[Start of Attachment]

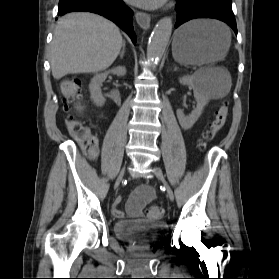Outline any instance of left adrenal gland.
<instances>
[{
    "mask_svg": "<svg viewBox=\"0 0 279 279\" xmlns=\"http://www.w3.org/2000/svg\"><path fill=\"white\" fill-rule=\"evenodd\" d=\"M178 68L176 66H174V71H176Z\"/></svg>",
    "mask_w": 279,
    "mask_h": 279,
    "instance_id": "obj_1",
    "label": "left adrenal gland"
}]
</instances>
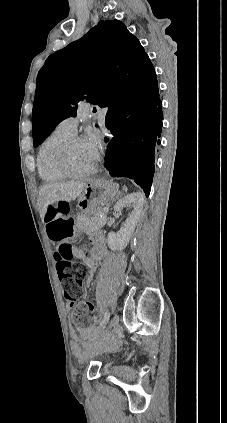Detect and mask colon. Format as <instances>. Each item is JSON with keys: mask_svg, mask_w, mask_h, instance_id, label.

[End of Attachment]

> INSTRUCTIONS FOR THE TASK: All entries must come back exactly as written, though without their pictures.

> REPLY TO THE TASK:
Outline any instance of left adrenal gland.
<instances>
[{
    "mask_svg": "<svg viewBox=\"0 0 279 279\" xmlns=\"http://www.w3.org/2000/svg\"><path fill=\"white\" fill-rule=\"evenodd\" d=\"M178 68L176 66H174V71H176Z\"/></svg>",
    "mask_w": 279,
    "mask_h": 279,
    "instance_id": "obj_1",
    "label": "left adrenal gland"
}]
</instances>
Detect and mask colon. Format as <instances>. Each item is JSON with keys: mask_svg, mask_w, mask_h, instance_id, label.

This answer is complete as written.